In March 2007, I went to the pinnacle of all college basketball competitions, the NCAA Final Four in Atlanta to watch my alma mater, Georgetown, play. This was a big deal for Georgetown students and alumni, as the school had not gone to the Final Four for over 20 years, not since Patrick Ewing bumped his head on the doorways of campus. For me, the plans came together very last minute when Georgetown managed to squeeze past the quarterfinal round. To avoid the expensive New York City to Atlanta airplane tickets, I flew down to Raleigh-Durham airport where my Chinese-American freshman year roommate, Jason, was living, and we road-tripped the six hours down to Atlanta from North Carolina. Besides saving on airfare, I like road-tripping, and it was a good time for us to catch up on each others’ lives.


The Hoyas lost, and we started on the long return trip to Durham. However, we were entertained by an episode that occurred along the way.

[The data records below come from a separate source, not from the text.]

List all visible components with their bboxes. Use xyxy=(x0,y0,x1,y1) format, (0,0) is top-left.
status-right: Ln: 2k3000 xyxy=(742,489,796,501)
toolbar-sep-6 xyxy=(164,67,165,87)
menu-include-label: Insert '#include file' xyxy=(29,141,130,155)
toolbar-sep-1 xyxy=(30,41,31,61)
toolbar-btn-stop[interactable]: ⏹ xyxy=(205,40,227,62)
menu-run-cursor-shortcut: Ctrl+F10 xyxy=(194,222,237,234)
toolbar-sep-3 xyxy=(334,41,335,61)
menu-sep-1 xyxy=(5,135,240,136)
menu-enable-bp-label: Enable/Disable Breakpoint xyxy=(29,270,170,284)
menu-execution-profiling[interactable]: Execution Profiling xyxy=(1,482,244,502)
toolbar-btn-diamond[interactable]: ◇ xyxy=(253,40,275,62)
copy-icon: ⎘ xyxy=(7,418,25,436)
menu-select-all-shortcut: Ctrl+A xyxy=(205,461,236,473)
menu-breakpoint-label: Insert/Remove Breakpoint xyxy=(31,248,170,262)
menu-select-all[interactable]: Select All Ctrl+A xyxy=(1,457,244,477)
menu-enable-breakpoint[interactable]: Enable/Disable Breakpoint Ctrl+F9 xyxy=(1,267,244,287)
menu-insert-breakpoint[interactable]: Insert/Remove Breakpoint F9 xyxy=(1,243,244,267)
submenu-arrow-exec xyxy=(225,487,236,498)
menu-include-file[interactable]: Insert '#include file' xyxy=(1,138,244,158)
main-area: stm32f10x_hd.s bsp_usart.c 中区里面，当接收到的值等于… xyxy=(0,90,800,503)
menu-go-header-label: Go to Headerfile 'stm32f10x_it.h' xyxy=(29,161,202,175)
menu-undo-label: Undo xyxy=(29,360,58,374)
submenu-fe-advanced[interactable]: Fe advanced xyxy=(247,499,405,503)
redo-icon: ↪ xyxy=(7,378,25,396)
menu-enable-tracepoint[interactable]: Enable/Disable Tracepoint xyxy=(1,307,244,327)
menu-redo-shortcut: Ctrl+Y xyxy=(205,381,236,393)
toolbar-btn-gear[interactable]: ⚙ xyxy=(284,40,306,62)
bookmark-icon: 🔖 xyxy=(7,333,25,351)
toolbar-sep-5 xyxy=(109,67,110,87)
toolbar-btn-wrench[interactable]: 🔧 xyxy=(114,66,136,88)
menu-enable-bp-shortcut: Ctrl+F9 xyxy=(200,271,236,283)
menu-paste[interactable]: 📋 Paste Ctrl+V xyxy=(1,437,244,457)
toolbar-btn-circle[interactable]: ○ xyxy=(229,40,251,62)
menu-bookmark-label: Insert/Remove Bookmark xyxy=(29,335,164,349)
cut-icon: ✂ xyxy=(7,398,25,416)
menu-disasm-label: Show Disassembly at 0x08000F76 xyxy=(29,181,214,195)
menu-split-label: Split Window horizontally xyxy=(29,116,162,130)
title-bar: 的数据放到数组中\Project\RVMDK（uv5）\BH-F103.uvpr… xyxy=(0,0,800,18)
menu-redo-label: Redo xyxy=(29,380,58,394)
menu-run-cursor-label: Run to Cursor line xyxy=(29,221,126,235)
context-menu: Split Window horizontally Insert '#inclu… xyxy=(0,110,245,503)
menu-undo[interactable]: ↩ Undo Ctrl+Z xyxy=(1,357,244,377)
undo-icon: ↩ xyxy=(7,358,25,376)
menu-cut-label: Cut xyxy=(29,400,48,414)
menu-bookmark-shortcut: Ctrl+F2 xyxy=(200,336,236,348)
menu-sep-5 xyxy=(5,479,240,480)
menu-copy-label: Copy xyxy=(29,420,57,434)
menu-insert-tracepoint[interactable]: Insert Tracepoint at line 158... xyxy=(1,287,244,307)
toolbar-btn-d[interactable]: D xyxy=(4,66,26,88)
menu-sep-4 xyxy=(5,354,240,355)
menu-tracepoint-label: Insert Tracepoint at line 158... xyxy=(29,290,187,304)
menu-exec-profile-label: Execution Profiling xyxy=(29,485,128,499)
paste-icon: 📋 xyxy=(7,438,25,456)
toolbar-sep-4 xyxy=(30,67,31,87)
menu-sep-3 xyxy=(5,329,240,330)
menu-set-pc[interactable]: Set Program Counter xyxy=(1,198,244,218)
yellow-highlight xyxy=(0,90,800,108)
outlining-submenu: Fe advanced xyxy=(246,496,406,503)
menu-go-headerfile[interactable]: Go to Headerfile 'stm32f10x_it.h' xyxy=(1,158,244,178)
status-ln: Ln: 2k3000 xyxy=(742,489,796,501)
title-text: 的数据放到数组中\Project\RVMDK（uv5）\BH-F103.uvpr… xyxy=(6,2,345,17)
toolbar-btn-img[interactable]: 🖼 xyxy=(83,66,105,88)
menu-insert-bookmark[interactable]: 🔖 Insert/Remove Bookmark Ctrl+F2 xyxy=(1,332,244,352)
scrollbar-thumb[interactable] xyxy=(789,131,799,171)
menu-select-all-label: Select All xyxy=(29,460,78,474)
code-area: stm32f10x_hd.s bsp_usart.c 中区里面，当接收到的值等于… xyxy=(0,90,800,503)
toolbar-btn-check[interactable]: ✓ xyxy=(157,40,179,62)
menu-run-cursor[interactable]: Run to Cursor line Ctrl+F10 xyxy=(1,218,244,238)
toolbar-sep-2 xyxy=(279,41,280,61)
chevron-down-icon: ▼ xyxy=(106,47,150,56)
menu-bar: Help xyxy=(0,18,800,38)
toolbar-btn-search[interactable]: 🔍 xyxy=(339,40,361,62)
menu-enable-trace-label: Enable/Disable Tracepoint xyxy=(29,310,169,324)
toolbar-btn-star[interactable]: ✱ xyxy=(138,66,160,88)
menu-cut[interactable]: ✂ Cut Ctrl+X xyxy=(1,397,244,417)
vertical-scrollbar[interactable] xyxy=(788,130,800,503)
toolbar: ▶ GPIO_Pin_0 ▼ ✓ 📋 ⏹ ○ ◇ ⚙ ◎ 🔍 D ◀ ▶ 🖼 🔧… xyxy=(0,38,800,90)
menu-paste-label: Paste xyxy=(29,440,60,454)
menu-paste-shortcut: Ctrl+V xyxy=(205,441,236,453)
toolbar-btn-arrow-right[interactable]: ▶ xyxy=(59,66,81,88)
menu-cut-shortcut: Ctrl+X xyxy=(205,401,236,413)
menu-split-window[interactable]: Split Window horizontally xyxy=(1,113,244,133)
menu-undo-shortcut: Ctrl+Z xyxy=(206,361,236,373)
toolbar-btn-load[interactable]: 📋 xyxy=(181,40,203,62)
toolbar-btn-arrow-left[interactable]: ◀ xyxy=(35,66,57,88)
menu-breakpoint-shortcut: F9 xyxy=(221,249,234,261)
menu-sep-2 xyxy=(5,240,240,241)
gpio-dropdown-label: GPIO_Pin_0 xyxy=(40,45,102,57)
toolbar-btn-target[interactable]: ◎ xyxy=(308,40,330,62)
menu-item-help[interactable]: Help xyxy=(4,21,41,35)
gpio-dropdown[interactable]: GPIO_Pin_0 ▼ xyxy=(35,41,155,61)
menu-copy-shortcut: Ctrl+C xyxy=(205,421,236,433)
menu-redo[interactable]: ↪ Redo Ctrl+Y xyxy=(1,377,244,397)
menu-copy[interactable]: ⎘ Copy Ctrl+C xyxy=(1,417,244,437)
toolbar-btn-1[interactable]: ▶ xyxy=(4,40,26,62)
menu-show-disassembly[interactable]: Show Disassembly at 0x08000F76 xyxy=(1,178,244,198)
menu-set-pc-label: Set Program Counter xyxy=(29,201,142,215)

We stopped for dinner at a Waffle House restaurant in a little hick town in South Carolina. Full disclosure: I honestly have nothing against hicks, or for that matter South Carolina, having spent many formative years in culturally similar Indiana, Missouri, and Ohio. In fact, I feel right at home amongst rural people, even though I’ve lived in New York City for the last six years.

This particular Waffle House was a capsule of much of Southern America today: blacks and whites self-segregated, not because a sign told them to sit separately, but because they wanted to. Several black tables on the left, and several white tables on the right, and a group of pimply white staff horsing around at the front counter because it wasn’t too busy. Viewing a “China-man” and an “Injun” roll into the place was easily an event for them all. Everyone eyed us, not a single one of them looked to me a lick above dirt-poor, sitting down to massive, greasy meals of waffles, eggs, bacon, sausage, and grits for somewhere between $3 and $5. Of course, we had to stop by to be a part of this wonderful southern experience.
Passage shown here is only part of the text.